# VGGish for Sound Classification

This repo contains a baseline model of sound classfication - VGGish structure trained on our own competition dataset.

* [Environments](#environments)
* [Label List](#label-list) 
* [Train VGGish](#train-vggish)
  * [Prepare train/test meta data](#prepare-train/test-meta-data)
  * [Train the model](#train-the-model)
* [Saved results](#saved-results)
* [Visualize the results](#visualize-the-results)


## Environments

The codebase is developed with Python 3.7.3. Install requirements as follows:

```bash
pip install -r requirements.txt
```
## Label List

| Label Number | Class Name |
|----------|-------|
| 0 | Barking  |
| 1 | Howling  |
| 2 | Crying  |
| 3 | COSmoke  |
| 4 | GlassBreaking  |
| 5 | Other  |

## Train VGGish

The training process consists of two parts: 1. Prepare train/test meta csv. 2. Train the model

### Prepare train/test meta data

Users need to prepare train meta csv data and follow this type of format:

| Filename | Label | Remark |
|----------|-------|--------|
| train_00001 | 0  | Barking |
| train_00002 | 0  | Barking |
| train_00601 | 3  | COSmoke |
| train_00801 | 4  | GlassBreaking |

When users train the model, they need to specify ```--data_dir```, which is the root directory of sound data. ```--csv_path```, which is metadata of training. Then, the dataset will load wav data and label from this csv data.

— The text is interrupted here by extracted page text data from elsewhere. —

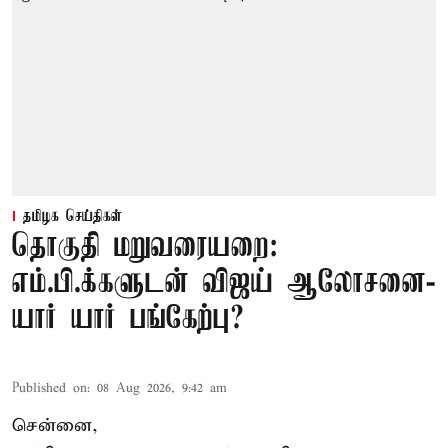
தமிழக செய்திகள்
தொகுதி மறுவரையறை:
எம்.பி.க்களுடன் விஜய் ஆலோசனை-
யார் யார் பங்கேற்பு?
Published on
:
08 Aug 2026, 9:42 am
சென்னை,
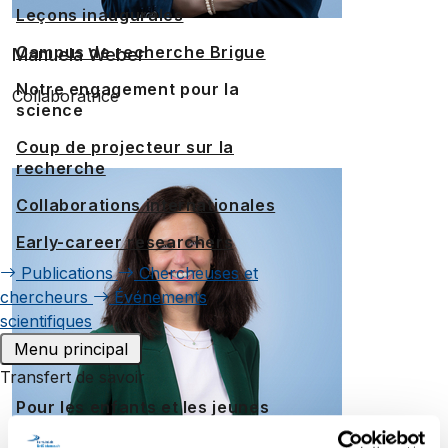
Leçons inaugurales
Campus de recherche Brigue
Manuela Weber
Notre engagement pour la
Collaboratrice
science
Coup de projecteur sur la
recherche
Collaborations internationales
Early-career researchers
Publications
Chercheuses et
chercheurs
Événements
scientifiques
Menu principal
Transfert de savoir
Pour les enfants et les jeunes
Uni60+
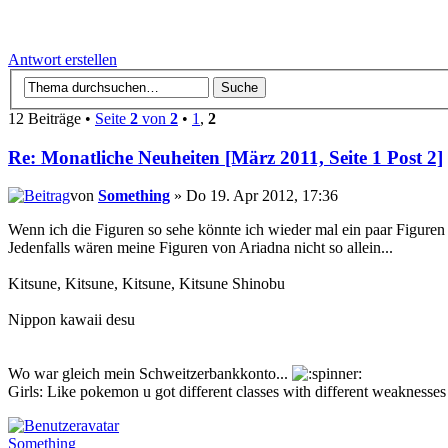
Antwort erstellen
12 Beiträge •
Seite
2
von
2
•
1
,
2
Re: Monatliche Neuheiten [März 2011, Seite 1 Post 2]
von
Something
» Do 19. Apr 2012, 17:36
Wenn ich die Figuren so sehe könnte ich wieder mal ein paar Figuren 
Jedenfalls wären meine Figuren von Ariadna nicht so allein...
Kitsune, Kitsune, Kitsune, Kitsune Shinobu
Nippon kawaii desu
Wo war gleich mein Schweitzerbankkonto...
Girls: Like pokemon u got different classes with different weaknesses
Something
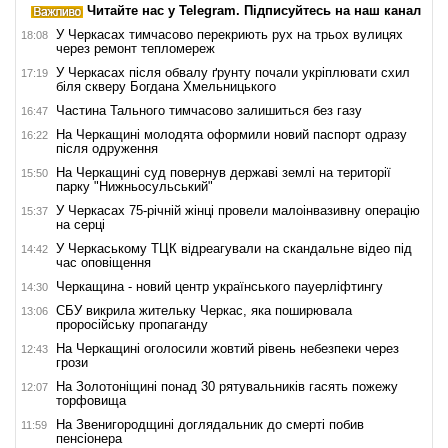
Читайте нас у Telegram. Підписуйтесь на наш канал
У Черкасах тимчасово перекриють рух на трьох вулицях
18:08
через ремонт тепломереж
У Черкасах після обвалу ґрунту почали укріплювати схил
17:19
біля скверу Богдана Хмельницького
Частина Тального тимчасово залишиться без газу
16:47
На Черкащині молодята оформили новий паспорт одразу
16:22
після одруження
На Черкащині суд повернув державі землі на території
15:50
парку "Нижньосульський"
У Черкасах 75-річній жінці провели малоінвазивну операцію
15:37
на серці
У Черкаському ТЦК відреагували на скандальне відео під
14:42
час оповіщення
Черкащина - новий центр українського пауерліфтингу
14:30
СБУ викрила жительку Черкас, яка поширювала
13:06
проросійську пропаганду
На Черкащині оголосили жовтий рівень небезпеки через
12:43
грози
На Золотоніщині понад 30 рятувальників гасять пожежу
12:07
торфовища
На Звенигородщині доглядальник до смерті побив
11:59
пенсіонера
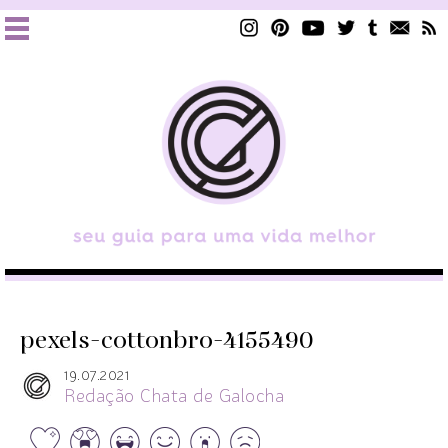
pexels-cottonbro-4155490
19.07.2021
Redação Chata de Galocha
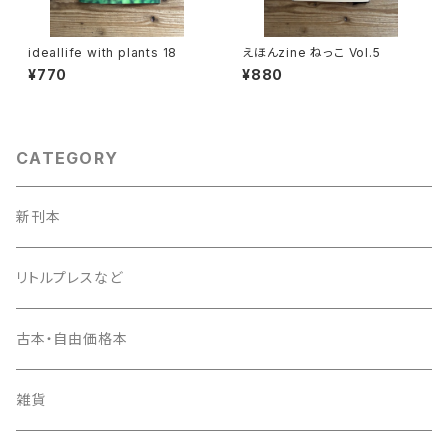
ideallife with plants 18
えほんzine ねっこ Vol.5
¥770
¥880
CATEGORY
新刊本
リトルプレスなど
古本・自由価格本
雑貨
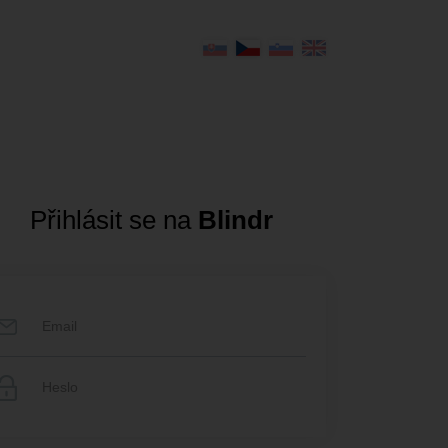
Přihlásit se na
Blindr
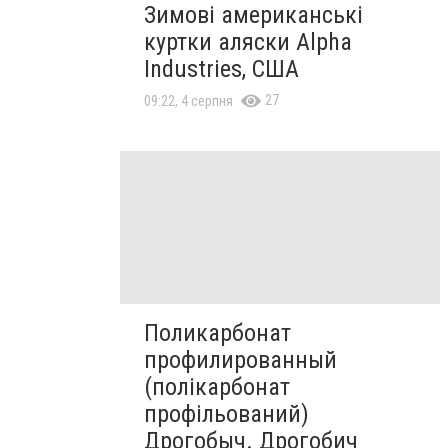
Зимові американські
куртки аляски Alpha
Industries, США
27
09:22, 4 серпня
Поликарбонат
профилированный
(полікарбонат
профільований)
Дрогобыч. Дрогобич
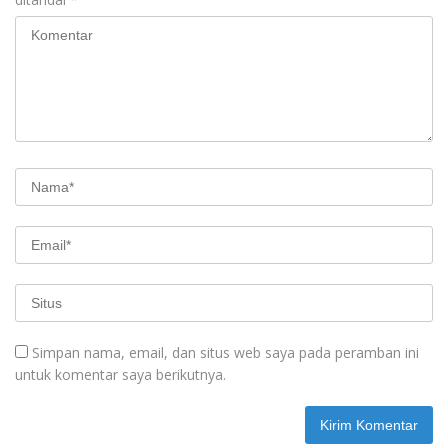
Simpan nama, email, dan situs web saya pada peramban ini
untuk komentar saya berikutnya.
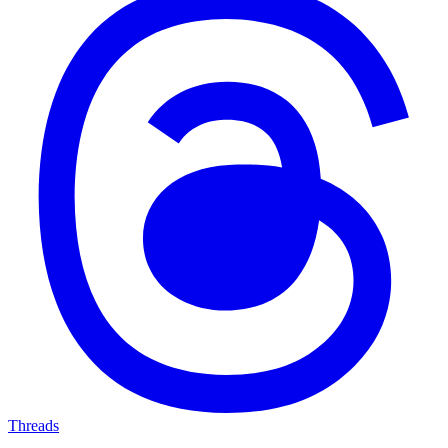
Threads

Users need to prepare test meta csv data and follow this type of format:

| Filename | Barking | Howling | Crying | COSmoke | GlassBreaking | Other |
|----------|-------|--------|-------|--------|-------|--------|
| public_00006 |0|1|0|0|0|0|
| public_00009 |0|0|1|0|0|0|
| public_00010 |0|0|0|0|0|1|
| public_00030 |0|0|0|1|0|0|

The test meta csv contains ground truth of testing sound data. 

### Train the model

Users can train VGGish model by executing the following commands.

```bash
python train.py --csv_path=./meta_train.csv --data_dir=./train --epochs=50 --val_split 0.1 --preload
```
```--val_split``` - the ratio of validation size split from training data

```--preload``` - whether to convert wav data to melspectrogram first before start training

The interface will be printed on screen like this:

```
Epoch 3/50
----------
8/9 [======>.] - ETA: 0s - train loss in batch: 1.2447 - train acc in batch: 0.7868
9/9 [========] - 7s 730ms/step - train loss in batch: 1.2447 - train acc in batch: 0.7868 - train epoch loss: 1.2528 - train acc: 0.7741 - train precision: 0.7805 - train recall: 0.7742 - train f1: 0.7730
0/1 [........] - ETA: 0s - val loss in batch: 0.0000e+00 - val acc in batch: 0.0000e+00
finish this epoch in 0m 0s
1/1 [========] - 0s 155ms/step - val loss in batch: 0.0000e+00 - val acc in batch: 0.0000e+00 - val epoch loss: 1.8093 - val acc: 0.2083 - val precision: 0.0347 - val recall: 0.1667 - val f1: 0.0575
```

## Saved results

The checkpoints will be saved in ```results/snapshots/[model_name]```.
The log information will be saved in ```results/log/[model_name]```.


```bash
root
├── results
│    ├── snapshots
│    |    └── model_name
│    |       └── epoch_001_valloss ... .pkl
│    |
│    └── log
│         └── model_name
│            ├── cfm.png
│            ├── events.out.tfevents.1599822797.tomorun.14975.0
│            └── classification_report.txt
│
├── losses.py
├── ops.py
├── models.py
├── config.py
├── train.py
├── test.py
├── dataset.py
├── README.md
├── utils.py
└── metrics.py
```

## Visualize the results

Running

```bash
tensorboard --logdir=results
```

from the command line and then navigating to [http://localhost:6006](http://localhost:6006)

## Test the model

Users can test the model with the following example command:

```bash
python test.py --test_csv ./meta_public_test.csv --data_dir ./private_test --model_name VGGish --model_path [path_of_models] --saved_root results/test --saved_name test_result
```

The testing results will be saved in ```--saved_root``` and the prefix of files will be ```--saved_name```. You'll get the classfication report and the confusion matrix in txt format.